Response: we added the description “The 120 sample was divided into calibration and prediction set by sample set partitioning based on joint x-y distances(SPXY)” in line 111-112 and “In this study, the ratio of calibration and prediction was set as 2:1.” into the new manuscript in line 114-115. We have shown the specific number of samples for calibration and prediction in table 1.

9. Line 97. equation 3. Please improve syntax. The summation index is incomplete (indicate k=1) and the internal syntax also. Restate the equation as expressed in the original work cited.
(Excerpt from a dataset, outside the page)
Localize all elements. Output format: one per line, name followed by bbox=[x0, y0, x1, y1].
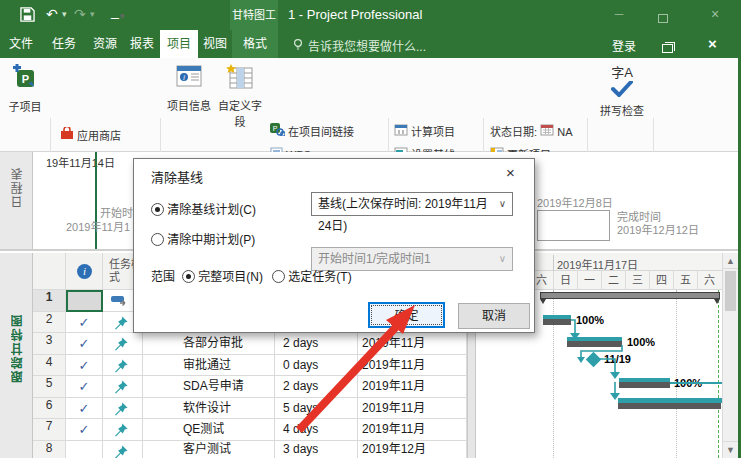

Check also the other equations.

Response:  we checked all the equations, and the wrong equations were revised.           

10. Line 133. Since you indicate the software indicated for pre-processing, please explain what the pre-processing operations were.
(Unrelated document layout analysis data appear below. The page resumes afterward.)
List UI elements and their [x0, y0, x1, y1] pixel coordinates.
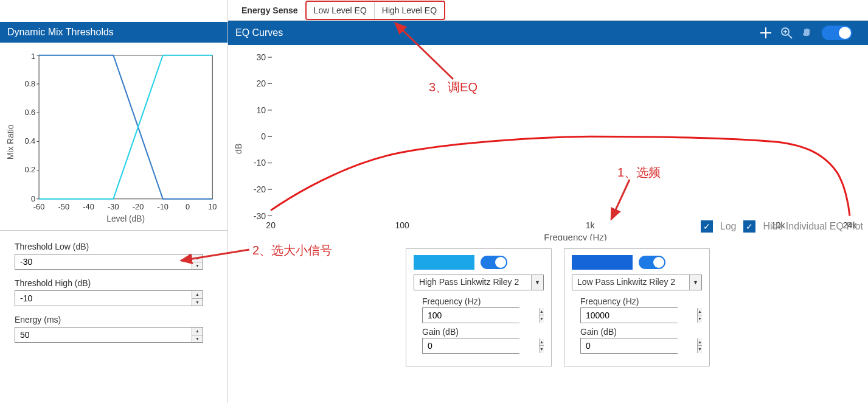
svg-text:10: 10 [208, 202, 217, 211]
spin-down-icon[interactable]: ▼ [540, 346, 544, 353]
eq-curves-header: EQ Curves [228, 21, 868, 45]
threshold-high-input[interactable]: ▲▼ [15, 290, 203, 306]
filter2-color-swatch[interactable] [572, 255, 633, 270]
svg-text:dB: dB [234, 144, 243, 154]
spin-up-icon[interactable]: ▲ [540, 308, 544, 316]
tab-high-level-eq[interactable]: High Level EQ [374, 2, 444, 19]
svg-text:-20: -20 [254, 184, 266, 194]
zoom-in-icon[interactable] [780, 27, 793, 39]
svg-text:10: 10 [257, 105, 266, 115]
filter2-freq-label: Frequency (Hz) [580, 296, 702, 306]
filter1-gain-input[interactable]: ▲▼ [422, 338, 519, 354]
svg-rect-1 [39, 55, 212, 199]
svg-text:-30: -30 [254, 211, 266, 221]
threshold-high-label: Threshold High (dB) [15, 278, 213, 288]
filter1-type-select[interactable]: High Pass Linkwitz Riley 2 ▼ [414, 275, 544, 290]
spin-up-icon[interactable]: ▲ [540, 338, 544, 346]
svg-text:-10: -10 [254, 158, 266, 167]
spin-down-icon[interactable]: ▼ [192, 299, 203, 306]
tab-energy-sense[interactable]: Energy Sense [234, 2, 305, 19]
svg-text:-10: -10 [158, 202, 168, 211]
filter1-toggle[interactable] [481, 256, 507, 269]
annotation-2: 2、选大小信号 [252, 242, 332, 259]
threshold-low-value[interactable] [15, 254, 192, 269]
eq-tabs-highlight: Low Level EQ High Level EQ [305, 1, 445, 20]
svg-line-26 [788, 35, 792, 38]
svg-text:0.8: 0.8 [24, 79, 35, 88]
svg-text:0.4: 0.4 [24, 136, 35, 145]
energy-value[interactable] [15, 328, 192, 342]
eq-chart: dB 30 20 10 0 -10 -20 -30 20 [228, 45, 868, 242]
threshold-low-label: Threshold Low (dB) [15, 242, 213, 251]
svg-text:-50: -50 [58, 202, 69, 211]
spin-down-icon[interactable]: ▼ [698, 346, 702, 353]
filter2-type-select[interactable]: Low Pass Linkwitz Riley 2 ▼ [572, 275, 702, 290]
svg-text:0.6: 0.6 [24, 108, 35, 117]
spin-down-icon[interactable]: ▼ [192, 262, 203, 270]
svg-text:Frequency (Hz): Frequency (Hz) [544, 232, 606, 240]
svg-text:-40: -40 [83, 202, 94, 211]
threshold-low-input[interactable]: ▲▼ [15, 254, 203, 270]
svg-text:0: 0 [261, 131, 266, 141]
filter-panel-2: Low Pass Linkwitz Riley 2 ▼ Frequency (H… [564, 248, 710, 366]
spin-down-icon[interactable]: ▼ [540, 315, 544, 323]
filter1-type-value: High Pass Linkwitz Riley 2 [414, 275, 531, 290]
svg-text:0.2: 0.2 [24, 165, 35, 174]
filter2-gain-input[interactable]: ▲▼ [580, 338, 678, 354]
filter2-freq-input[interactable]: ▲▼ [580, 307, 678, 323]
threshold-high-value[interactable] [15, 291, 192, 306]
filter1-freq-input[interactable]: ▲▼ [422, 307, 519, 323]
svg-text:Level (dB): Level (dB) [106, 214, 145, 223]
log-label: Log [720, 221, 737, 232]
filter2-type-value: Low Pass Linkwitz Riley 2 [572, 275, 689, 290]
svg-text:1k: 1k [586, 220, 595, 230]
eq-toggle[interactable] [822, 26, 852, 40]
hide-label: Hide Individual EQ Plot [763, 221, 863, 232]
pan-hand-icon[interactable] [801, 27, 813, 39]
svg-text:1: 1 [31, 52, 35, 61]
svg-text:-60: -60 [33, 202, 44, 211]
chevron-down-icon[interactable]: ▼ [689, 275, 701, 290]
tab-low-level-eq[interactable]: Low Level EQ [307, 2, 374, 19]
svg-text:30: 30 [257, 52, 266, 62]
filter2-gain-label: Gain (dB) [580, 327, 702, 337]
mix-thresholds-header: Dynamic Mix Thresholds [0, 22, 227, 43]
svg-text:0: 0 [186, 202, 190, 211]
mix-chart: Mix Ratio 0 0.2 0.4 0.6 0.8 1 -6 [0, 43, 227, 231]
spin-up-icon[interactable]: ▲ [698, 308, 702, 316]
svg-text:-30: -30 [108, 202, 119, 211]
svg-text:Mix Ratio: Mix Ratio [6, 124, 15, 159]
svg-text:-20: -20 [133, 202, 144, 211]
svg-text:20: 20 [266, 220, 276, 230]
spin-up-icon[interactable]: ▲ [192, 328, 203, 335]
spin-down-icon[interactable]: ▼ [192, 335, 203, 343]
chevron-down-icon[interactable]: ▼ [531, 275, 543, 290]
svg-text:100: 100 [395, 220, 409, 230]
filter2-toggle[interactable] [639, 256, 665, 269]
svg-text:20: 20 [257, 79, 266, 88]
spin-down-icon[interactable]: ▼ [698, 315, 702, 323]
filter1-color-swatch[interactable] [414, 255, 474, 270]
hide-checkbox[interactable]: ✓ [743, 220, 755, 233]
spin-up-icon[interactable]: ▲ [192, 254, 203, 262]
filter1-gain-label: Gain (dB) [422, 327, 544, 337]
energy-label: Energy (ms) [15, 315, 213, 324]
filter-panel-1: High Pass Linkwitz Riley 2 ▼ Frequency (… [406, 248, 552, 366]
filter1-freq-label: Frequency (Hz) [422, 296, 544, 306]
log-checkbox[interactable]: ✓ [701, 220, 713, 233]
spin-up-icon[interactable]: ▲ [192, 291, 203, 299]
svg-text:0: 0 [31, 194, 35, 203]
crosshair-icon[interactable] [760, 27, 772, 39]
eq-curves-title: EQ Curves [235, 27, 283, 38]
spin-up-icon[interactable]: ▲ [698, 338, 702, 346]
energy-input[interactable]: ▲▼ [15, 327, 203, 343]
Response: we added the description of the pre-processing method into the new manuscript in line 125-130 as follows:

“2.5 Spectral pre-processing

Savitzky-Golay smoothing (S-G smoothing), standard normal variate (SNV), first-order derivative (1^st-D) and multiple scatter correction (MSC) method were used to the spectra pretreatment. They have been proved useful in eliminating random noise, removing the multiplicative signal effects, eliminating the baseline drift or correcting the scattering, respectively[20].”

11. Line 234 – table 3. Indicate please the equation to obtain the RPD value.

Response：we added the equation of RPD into the new manuscript in line 165-169.

“2.9 Evaluation of model performance

The evaluation of regression model performance primarily include the correlation coefficient (R), root mean square error (RMSE), and residual predictive deviation (RPD). RPD was calculated as the ratio of standard deviation (SD) of the reference values to the root-mean-square error of prediction(RPD = SD/RMSEP)[24,25].”

12. Line 254. Please insert the description of subfigures 4a, 4b and 4c in the caption.

Response: we revised the description of subfigures 4a, 4b, 4c and 4d as follows:

“Feature wavelengths selection by SPA. (a)RMSE trend chart of SG-SPA and the mini-mum RMSE denoted by red square; (b) feature bands selected by SPA with SG-input; (c) RMSE trend chart of SG-UVE-SPA and the minimum RMSE denoted by red square; (d) feature bands selected by SPA with SG-UVE input.”

Author Response File: Author Response.docx

Round 2

Reviewer 2 Report

Dear authors,

the paper was correctly improved following the suggestions.